No, non lo farò. Non mi perderò questa scena, quando so già che non c'è più niente da fare; e poi, Buffy non vuole essere salvata. Almeno, smetterà di soffrire per sempre per colpa di Helya. È dura da da ammettere, ma è così.
"Dean, che cosa stai aspettando?!" Urla.
"È troppo tardi...Helya... Non provare a salvarmi." Un gemito straziante esce dalla sua bocca, lacerandomi l'anima: Helya la stringe sempre più forte a sé, senza far nulla per trattenere le lacrime, che ormai scorrono libere lungo il suo volto; e così fanno anche le mie.
"Sono felice... Almeno, sei qui. Sto morendo tra le tue braccia... È già molto più di quello che avrei potuto desiderare."
"Stupida! Sei una stupida! Perché non mi hai mai detto niente, perché?! Perché non me ne hai mai parlato?!" Esclama Helya, tra i singhiozzi. Lei, però, non risponde alla sua domanda:
"Grazie per esserti ricordato di me. Sono grata di aver potuto... far parte della tua vita." Un'altra lacrima scende lungo il viso di Buffy.
Ormai, sono un fiume in piena anch'io. Mi sento un verme, come l'ultima persona al mondo che dovrebbe trovarsi lì ad assistere, in quel momento. I sensi di colpa cominciano a farsi sempre più pesanti, e a gravare dentro di me.
Quella minima luce di vitalità presente negli occhi di Buffy, sta scomparendo definitivamente; la vita la sta abbandonando.
"Helya, fallo, ora! Ti supplico, prima che sia troppo tardi!" Gli ordino, esclamando con tutta la voce che le mie corde vocali riescono a produrre.
"ADESSO!"

Prendendole il volto tra le mani insanguinate, Helya posa le sue labbra su quelle di Buffy, baciandola delicatamente.

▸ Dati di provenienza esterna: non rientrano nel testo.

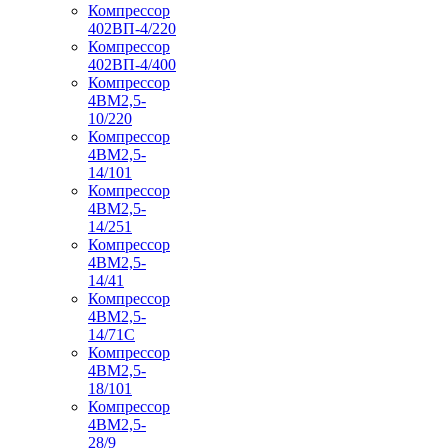
Компрессор
402ВП-4/220
Компрессор
402ВП-4/400
Компрессор
4ВМ2,5-
10/220
Компрессор
4ВМ2,5-
14/101
Компрессор
4ВМ2,5-
14/251
Компрессор
4ВМ2,5-
14/41
Компрессор
4ВМ2,5-
14/71C
Компрессор
4ВМ2,5-
18/101
Компрессор
4ВМ2,5-
28/9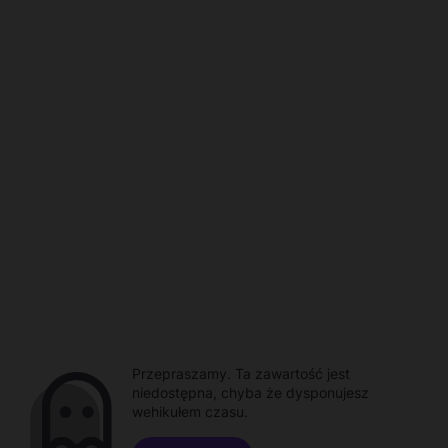
Przepraszamy. Ta zawartość jest
niedostępna, chyba że dysponujesz
wehikułem czasu.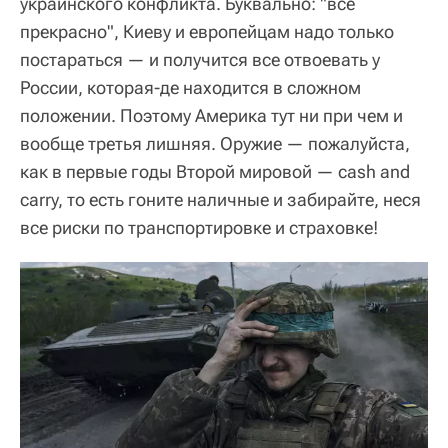
украинского конфликта. Буквально: "все
прекрасно", Киеву и европейцам надо только
постараться — и получится все отвоевать у
России, которая-де находится в сложном
положении. Поэтому Америка тут ни при чем и
вообще третья лишняя. Оружие — пожалуйста,
как в первые годы Второй мировой — cash and
carry, то есть гоните наличные и забирайте, неся
все риски по транспортировке и страховке!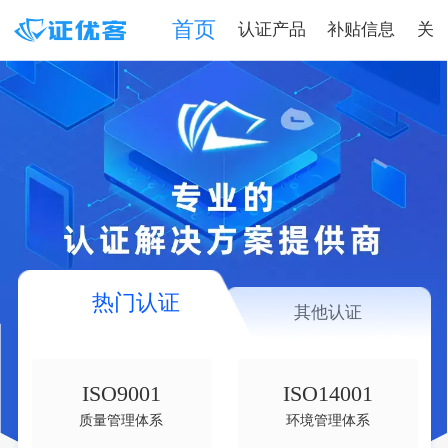
首页
认证产品
补贴信息
关
热门认证
其他认证
ISO9001
ISO14001
质量管理体系
环境管理体系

Ed è con quel bacio, che Helya soffia via tutta la vita rimasta in Buffy: si spegne per sempre, come la luce di una candela, estinta da una folata di vento.

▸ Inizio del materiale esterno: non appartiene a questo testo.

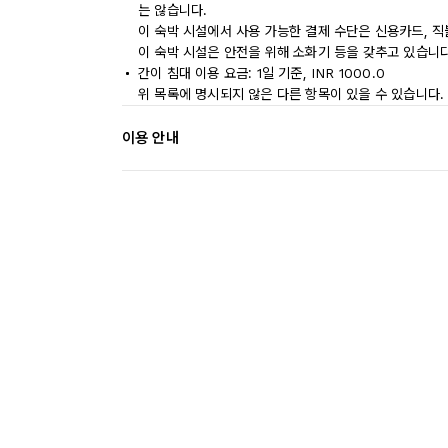
는 않습니다.
이 숙박 시설에서 사용 가능한 결제 수단은 신용카드, 
이 숙박 시설은 안전을 위해 소화기 등을 갖추고 있습니다
간이 침대 이용 요금: 1일 기준, INR 1000.0
위 목록에 명시되지 않은 다른 항목이 있을 수 있습니다.
이용 안내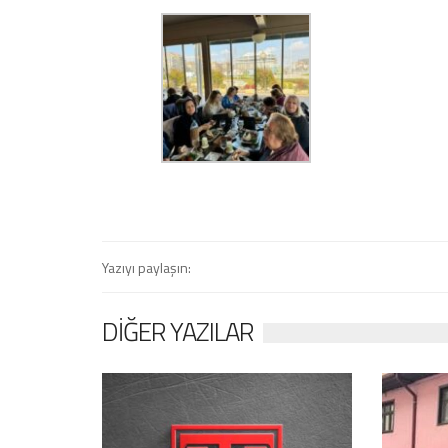
Yazıyı paylaşın:
DIĞER YAZILAR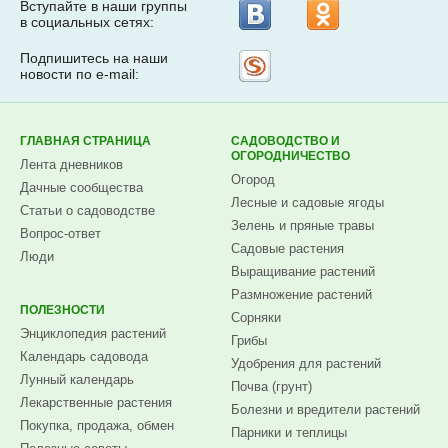
Вступайте в наши группы
в социальных сетях:
Подпишитесь на наши
Рассылка
новости по e-mail:
на
Subscribe.ru
ГЛАВНАЯ СТРАНИЦА
САДОВОДСТВО И
ОГОРОДНИЧЕСТВО
Лента дневников
Огород
Дачные сообщества
Лесные и садовые ягоды
Статьи о садоводстве
Зелень и пряные травы
Вопрос-ответ
Садовые растения
Люди
Выращивание растений
Размножение растений
ПОЛЕЗНОСТИ
Сорняки
Энциклопедия растений
Грибы
Календарь садовода
Удобрения для растений
Лунный календарь
Почва (грунт)
Лекарственные растения
Болезни и вредители растений
Покупка, продажа, обмен
Парники и теплицы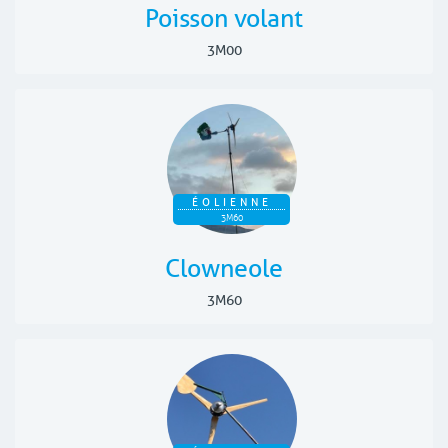
Poisson volant
3M00
ÉOLIENNE
3M60
Clowneole
3M60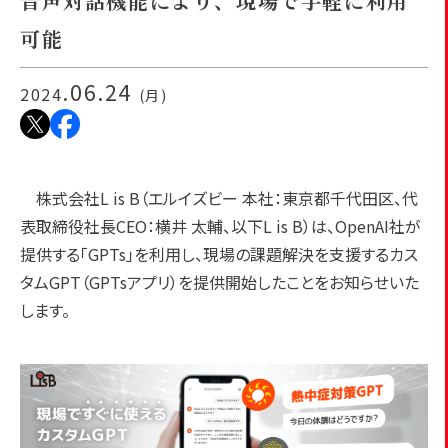
音声対話機能により、現場で手軽に利用
可能
.06.24
2024
(月)
株式会社L is B（エルイズビー 本社：東京都千代田区、代
表取締役社長CEO：横井 太輔、以下L is B）は、OpenAI社が
提供する「GPTs」を利用し、現場の課題解決を支援するカス
タムGPT（GPTsアプリ）を提供開始したことをお知らせいた
します。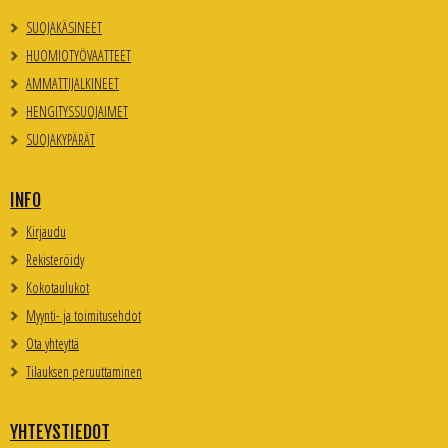
SUOJAKÄSINEET
HUOMIOTYÖVAATTEET
AMMATTIJALKINEET
HENGITYSSUOJAIMET
SUOJAKYPÄRÄT
INFO
Kirjaudu
Rekisteröidy
Kokotaulukot
Myynti- ja toimitusehdot
Ota yhteyttä
Tilauksen peruuttaminen
YHTEYSTIEDOT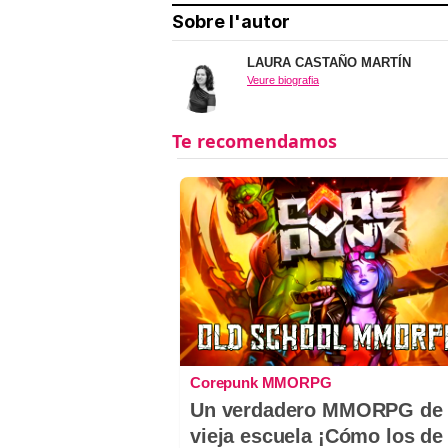
Sobre l'autor
LAURA CASTAÑO MARTÍN
Veure biografia
Corepunk MMORPG
Un verdadero MMORPG de 
vieja escuela ¡Cómo los de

"Cosa pensavo di risolvere? Non siamo in una fiaba." Mormoro, con amarezza.
"No, non lo siamo." Il tono di Helya si è fatto incredibilmente piatto, serio. Le lacrime hanno smesso di scorrere sulle sue guance: si alza in piedi, adagiando delicatamente il corpo di Buffy per terra.

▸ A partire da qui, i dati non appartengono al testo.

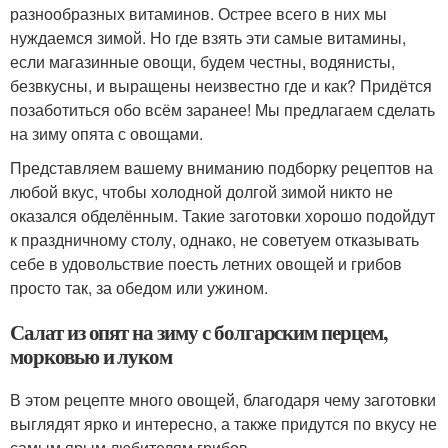
разнообразных витаминов. Острее всего в них мы
нуждаемся зимой. Но где взять эти самые витамины,
если магазинные овощи, будем честны, водянисты,
безвкусны, и выращены неизвестно где и как? Придётся
позаботиться обо всём заранее! Мы предлагаем сделать
на зиму опята с овощами.
Представляем вашему вниманию подборку рецептов на
любой вкус, чтобы холодной долгой зимой никто не
оказался обделённым. Такие заготовки хорошо подойдут
к праздничному столу, однако, не советуем отказывать
себе в удовольствие поесть летних овощей и грибов
просто так, за обедом или ужином.
Салат из опят на зиму с болгарским перцем,
морковью и луком
В этом рецепте много овощей, благодаря чему заготовки
выглядят ярко и интересно, а также придутся по вкусу не
самым ярым любителям грибов.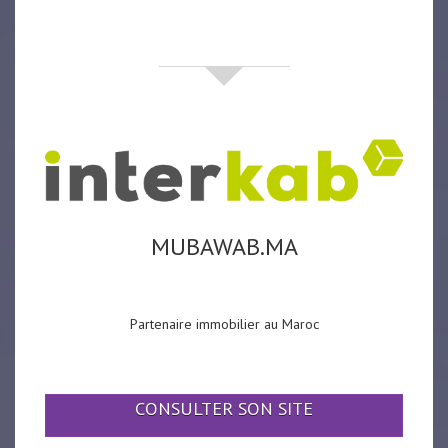
partenaires
MUBAWAB.MA
Partenaire immobilier au Maroc
CONSULTER SON SITE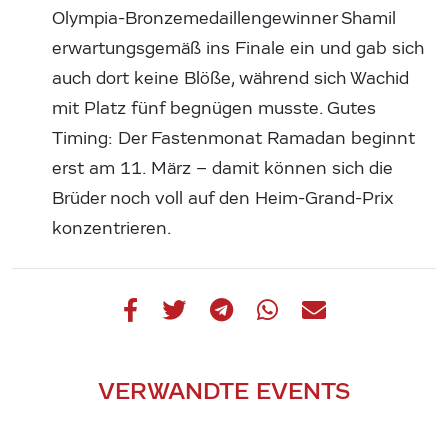
Olympia-Bronzemedaillengewinner Shamil
erwartungsgemäß ins Finale ein und gab sich
auch dort keine Blöße, während sich Wachid
mit Platz fünf begnügen musste. Gutes
Timing: Der Fastenmonat Ramadan beginnt
erst am 11. März – damit können sich die
Brüder noch voll auf den Heim-Grand-Prix
konzentrieren.
VERWANDTE EVENTS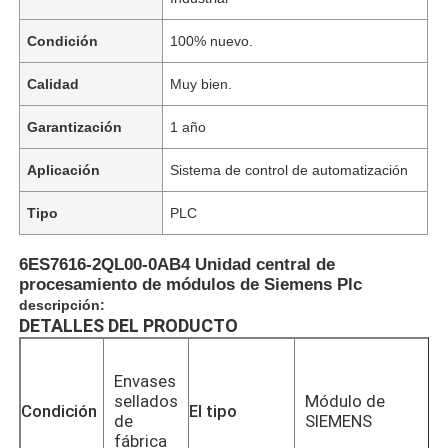
Condición
100% nuevo.
Calidad
Muy bien.
Garantización
1 año
Aplicación
Sistema de control de automatización
Tipo
PLC
6ES7616-2QL00-0AB4 Unidad central de
procesamiento de módulos de Siemens Plc
descripción:
DETALLES DEL PRODUCTO
Envases
sellados
Módulo de
Condición
El tipo
de
SIEMENS
fábrica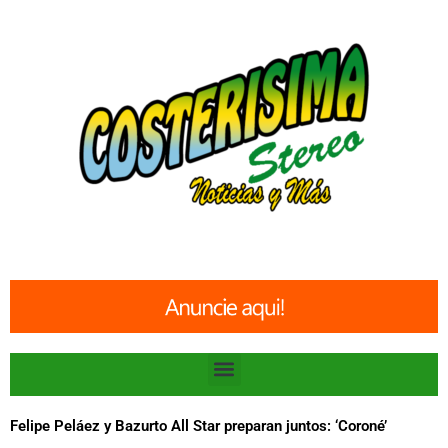
Ir
al
contenido
Menu
Felipe Peláez y Bazurto All Star preparan juntos: ‘Coroné’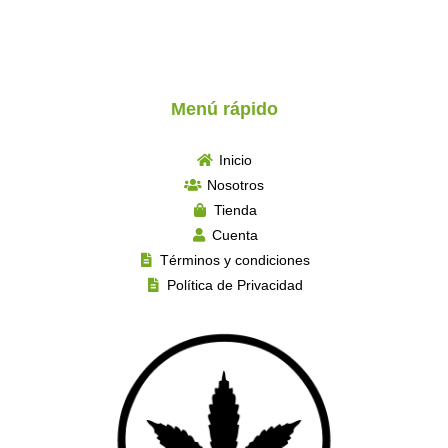
Menú rápido
Inicio
Nosotros
Tienda
Cuenta
Términos y condiciones
Política de Privacidad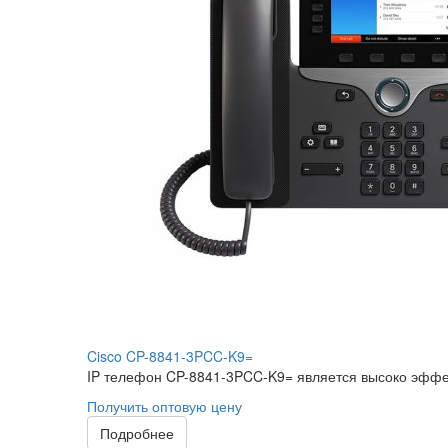
Cisco CP-8841-3PCC-K9=
IP телефон CP-8841-3PCC-K9= является высоко эффе
Получить оптовую цену
Подробнее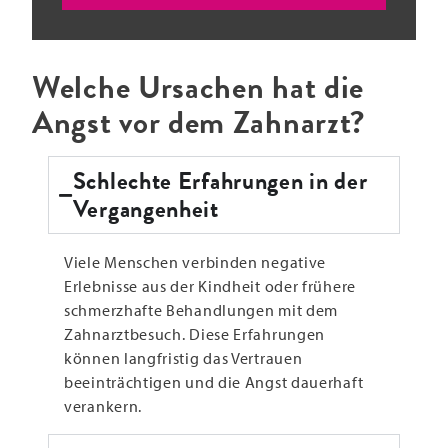
Welche Ursachen hat die
Angst vor dem Zahnarzt?
Schlechte Erfahrungen in der
Vergangenheit
Viele Menschen verbinden negative
Erlebnisse aus der Kindheit oder frühere
schmerzhafte Behandlungen mit dem
Zahnarztbesuch. Diese Erfahrungen
können langfristig das Vertrauen
beeinträchtigen und die Angst dauerhaft
verankern.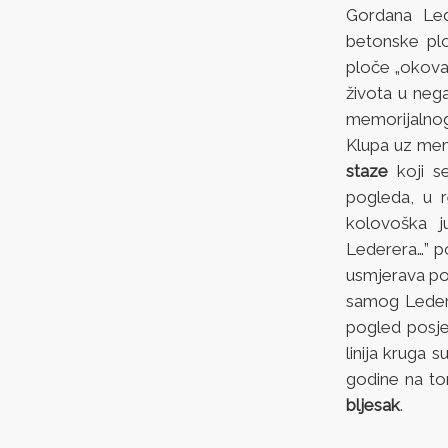
Gordana Led
betonske plo
ploče „okova
života u neg
memorijalnog
Klupa uz mem
staze
koji se
pogleda, u 
kolovoška j
Lederera…” po
usmjerava po
samog Ledere
pogled posje
linija kruga s
godine na to
bljesak
.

"Ma qualcosa è successo." Aggiunge.
E in effetti, accade qualcosa in quel momento: il corpo di Buffy comincia a subìre la stessa sorte che stanno subendo piano piano anche i nostri arti: comincia a diventare trasparente, fino a quando solo i contorni di esso risultano visibili. Piano piano, fino a diventare evanescente: fino a scomparire del tutto, come evaporando nell'aria.
"Di lei non è rimasto più niente..." Mormora con rabbia amara, mordendosi il labbro inferiore.
"Qualcosa è rimasto." Gli porgo il vecchio diario che avevo raccolto precedentemente da terra.
"Sono sicuro che lei vorrebbe che sia tu a custodirlo." Aggiungo.
"Non me lo perdonerò mai!" Stringe i pugni talmente forte da farli tremare, il sangue che affluisce alle sue guance, rendendole scarlatte.
"Non è stata colpa tua."
Stringo forte la sua mano, o almeno quella che gli è rimasta, con la paura che quella potrebbe essere una delle ultime volte in cui riuscirò a toccarlo.
"Che cosa ci sta succedendo?" Gli chiedo con un filo di voce, preoccupato.
"Quello che pensavo si è rivelato vero: sta per giungere la fine per noi due. La fine della nostra vita da Non-morti."